What is being asked:
Please repeat the records below exactly, skipping any pictures.

Data for this task:
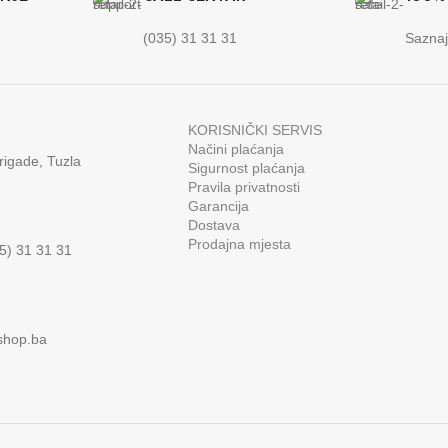
(035) 31 31 31
Saznaj
KORISNIČKI SERVIS
Načini plaćanja
rigade, Tuzla
Sigurnost plaćanja
Pravila privatnosti
Garancija
Dostava
Prodajna mjesta
35) 31 31 31
shop.ba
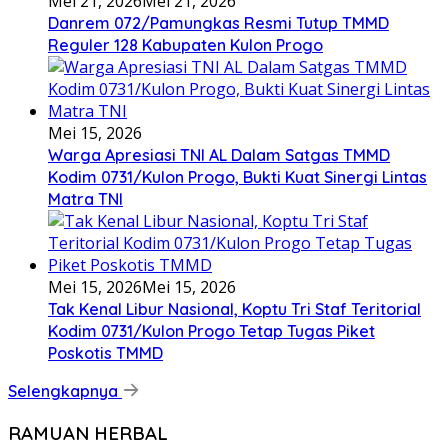
Mei 21, 2026
Mei 21, 2026
Danrem 072/Pamungkas Resmi Tutup TMMD
Reguler 128 Kabupaten Kulon Progo
Mei 15, 2026
Warga Apresiasi TNI AL Dalam Satgas TMMD
Kodim 0731/Kulon Progo, Bukti Kuat Sinergi Lintas
Matra TNI
Mei 15, 2026
Mei 15, 2026
Tak Kenal Libur Nasional, Koptu Tri Staf Teritorial
Kodim 0731/Kulon Progo Tetap Tugas Piket
Poskotis TMMD
Selengkapnya
RAMUAN HERBAL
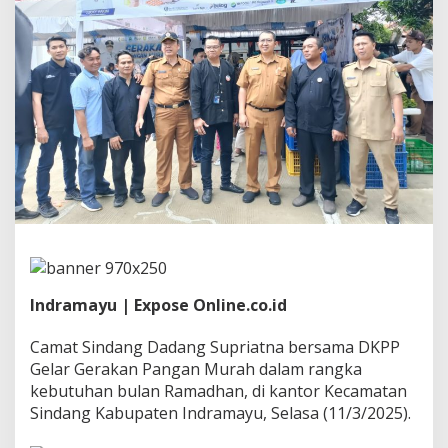
r
i
a
t
n
a
B
e
r
s
a
m
a
D
K
P
P
Indramayu | Expose Online.co.id
G
e
l
Camat Sindang Dadang Supriatna bersama DKPP
a
Gelar Gerakan Pangan Murah dalam rangka
r
kebutuhan bulan Ramadhan, di kantor Kecamatan
G
Sindang Kabupaten Indramayu, Selasa (11/3/2025).
e
r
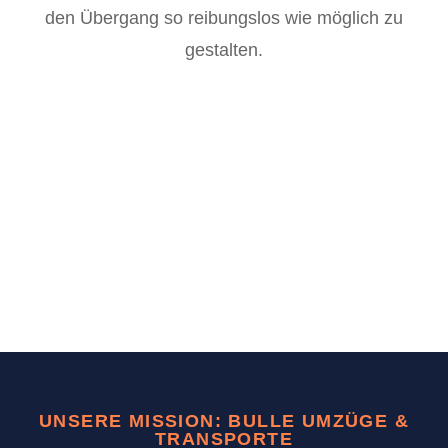
den Übergang so reibungslos wie möglich zu
gestalten.
UNSERE MISSION: BULLE UMZÜGE &
TRANSPORTE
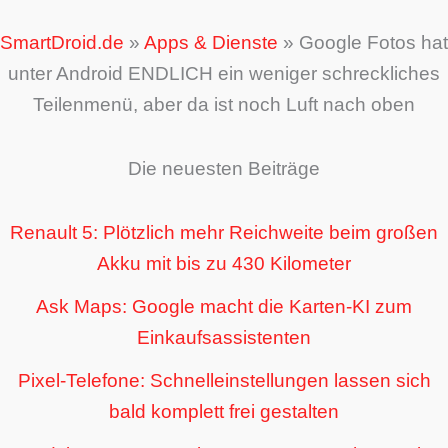
SmartDroid.de
»
Apps & Dienste
»
Google Fotos hat
unter Android ENDLICH ein weniger schreckliches
Teilenmenü, aber da ist noch Luft nach oben
Die neuesten Beiträge
Renault 5: Plötzlich mehr Reichweite beim großen
Akku mit bis zu 430 Kilometer
Ask Maps: Google macht die Karten-KI zum
Einkaufsassistenten
Pixel-Telefone: Schnelleinstellungen lassen sich
bald komplett frei gestalten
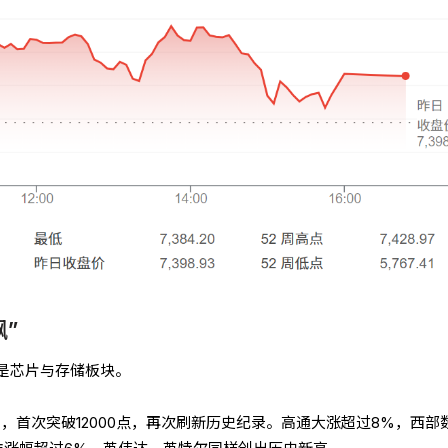
”
是芯片与存储板块。
%，首次突破12000点，再次刷新历史纪录。高通大涨超过8%，西部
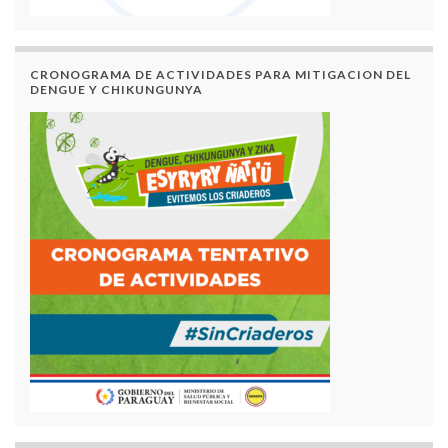
CRONOGRAMA DE ACTIVIDADES PARA MITIGACION DEL
DENGUE Y CHIKUNGUNYA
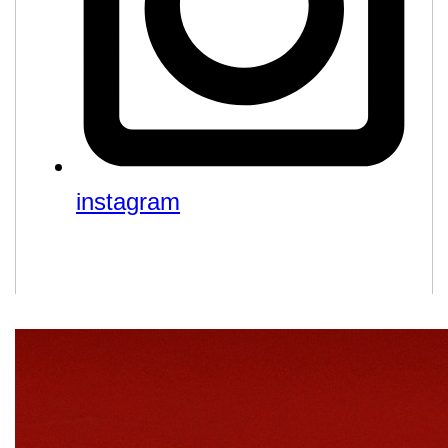
instagram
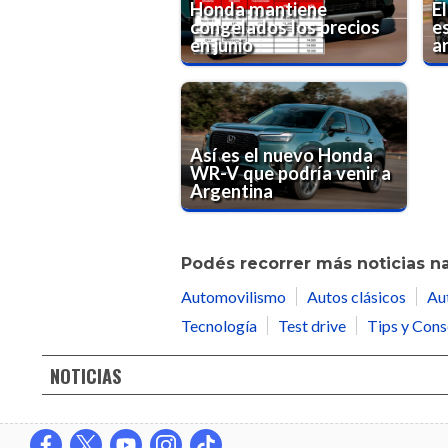
Honda mantiene
E
congelados los precios
es
en junio
a
Así es el nuevo Honda
WR-V que podría venir a
Argentina
Podés recorrer más noticias n
Automovilismo
Autos clásicos
Au
Tecnología
Test drive
Tips y Cons
NOTICIAS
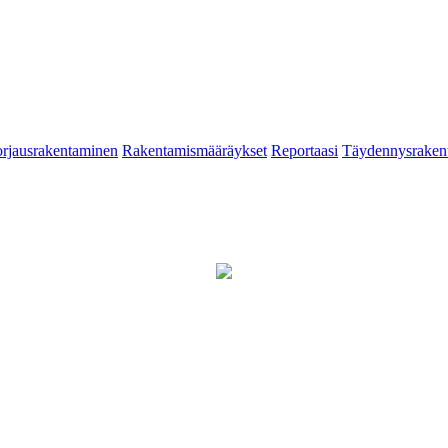
rjausrakentaminen
Rakentamismääräykset
Reportaasi
Täydennysraken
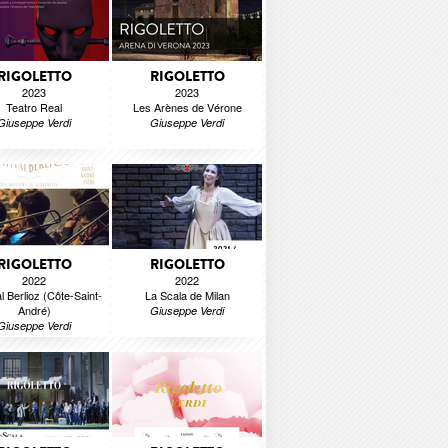
RIGOLETTO
RIGOLETTO
2023
2023
Teatro Real
Les Arènes de Vérone
Giuseppe Verdi
Giuseppe Verdi
RIGOLETTO
RIGOLETTO
2022
2022
l Berlioz (Côte-Saint-
La Scala de Milan
André)
Giuseppe Verdi
Giuseppe Verdi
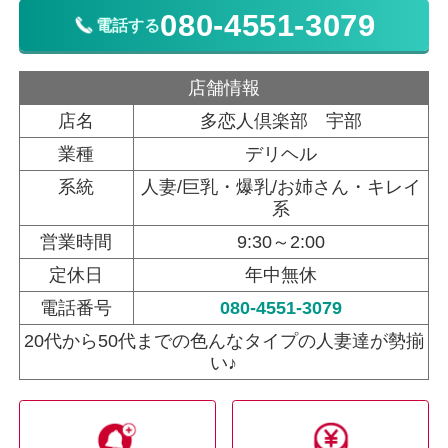
080-4551-3079
電話する
店舗情報
店名
多恋人倶楽部 宇部
業種
デリヘル
系統
人妻/巨乳・爆乳/お姉さん・キレイ
系
営業時間
9:30～2:00
定休日
年中無休
電話番号
080-4551-3079
20代から50代までの色んなタイプの人妻達が勢揃
い♪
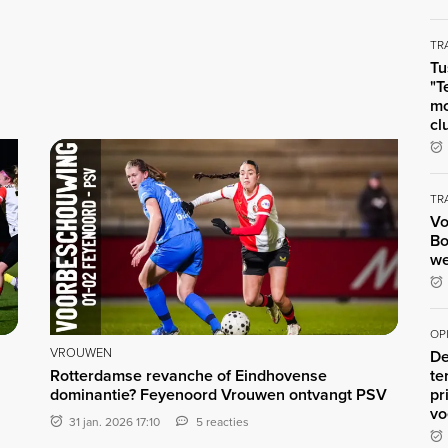
TR
Tu
"T
mo
cl
TR
Vo
Bo
we
OP
VROUWEN
De
Rotterdamse revanche of Eindhovense
te
dominantie? Feyenoord Vrouwen ontvangt PSV
pr
vo
31 jan. 2026 17:10
5 reacties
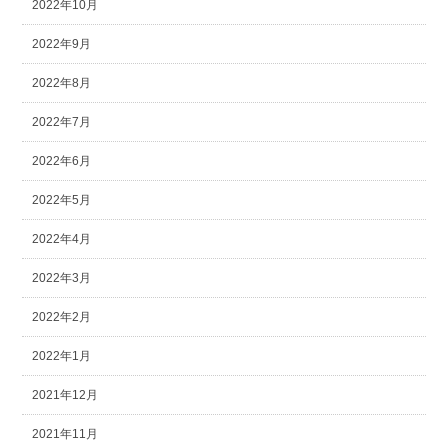
2022年10月
2022年9月
2022年8月
2022年7月
2022年6月
2022年5月
2022年4月
2022年3月
2022年2月
2022年1月
2021年12月
2021年11月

Task answer:
(035) 31 31 31
Saznaj
KORISNIČKI SERVIS
Načini plaćanja
rigade, Tuzla
Sigurnost plaćanja
Pravila privatnosti
Garancija
Dostava
Prodajna mjesta
35) 31 31 31
shop.ba
Mei 21, 2026
Mei 21, 2026
Danrem 072/Pamungkas Resmi Tutup TMMD
Reguler 128 Kabupaten Kulon Progo
Mei 15, 2026
Warga Apresiasi TNI AL Dalam Satgas TMMD
Kodim 0731/Kulon Progo, Bukti Kuat Sinergi Lintas
Matra TNI
Mei 15, 2026
Mei 15, 2026
Tak Kenal Libur Nasional, Koptu Tri Staf Teritorial
Kodim 0731/Kulon Progo Tetap Tugas Piket
Poskotis TMMD
Selengkapnya
RAMUAN HERBAL
r
i
a
t
n
a
B
e
r
s
a
m
a
D
K
P
P
Indramayu | Expose Online.co.id
G
e
l
Camat Sindang Dadang Supriatna bersama DKPP
a
Gelar Gerakan Pangan Murah dalam rangka
r
kebutuhan bulan Ramadhan, di kantor Kecamatan
G
Sindang Kabupaten Indramayu, Selasa (11/3/2025).
e
r
den Übergang so reibungslos wie möglich zu
gestalten.
UNSERE MISSION: BULLE UMZÜGE &
TRANSPORTE
SmartDroid.de
»
Apps & Dienste
»
Google Fotos hat
unter Android ENDLICH ein weniger schreckliches
Teilenmenü, aber da ist noch Luft nach oben
Die neuesten Beiträge
Renault 5: Plötzlich mehr Reichweite beim großen
Akku mit bis zu 430 Kilometer
Ask Maps: Google macht die Karten-KI zum
Einkaufsassistenten
Pixel-Telefone: Schnelleinstellungen lassen sich
bald komplett frei gestalten
”
是芯片与存储板块。
%，首次突破12000点，再次刷新历史纪录。高通大涨超过8%，西部
CRONOGRAMA DE ACTIVIDADES PARA MITIGACION DEL
DENGUE Y CHIKUNGUNYA
instagram
Honda mantiene
E
congelados los precios
es
en junio
a
Así es el nuevo Honda
WR-V que podría venir a
Argentina
Podés recorrer más noticias n
Automovilismo
Autos clásicos
Au
Tecnología
Test drive
Tips y Cons
NOTICIAS
rjausrakentaminen
Rakentamismääräykset
Reportaasi
Täydennysraken
RIGOLETTO
RIGOLETTO
2023
2023
Teatro Real
Les Arènes de Vérone
Giuseppe Verdi
Giuseppe Verdi
RIGOLETTO
RIGOLETTO
2022
2022
l Berlioz (Côte-Saint-
La Scala de Milan
André)
Giuseppe Verdi
Giuseppe Verdi
080-4551-3079
電話する
店舗情報
店名
多恋人倶楽部 宇部
業種
デリヘル
系統
人妻/巨乳・爆乳/お姉さん・キレイ
系
営業時間
9:30～2:00
定休日
年中無休
電話番号
080-4551-3079
20代から50代までの色んなタイプの人妻達が勢揃
い♪
TR
Tu
"T
mo
cl
TR
Vo
Bo
we
OP
VROUWEN
De
Rotterdamse revanche of Eindhovense
te
dominantie? Feyenoord Vrouwen ontvangt PSV
pr
vo
31 jan. 2026 17:10
5 reacties
2022年10月
2022年9月
2022年8月
2022年7月
2022年6月
2022年5月
2022年4月
2022年3月
2022年2月
2022年1月
2021年12月
2021年11月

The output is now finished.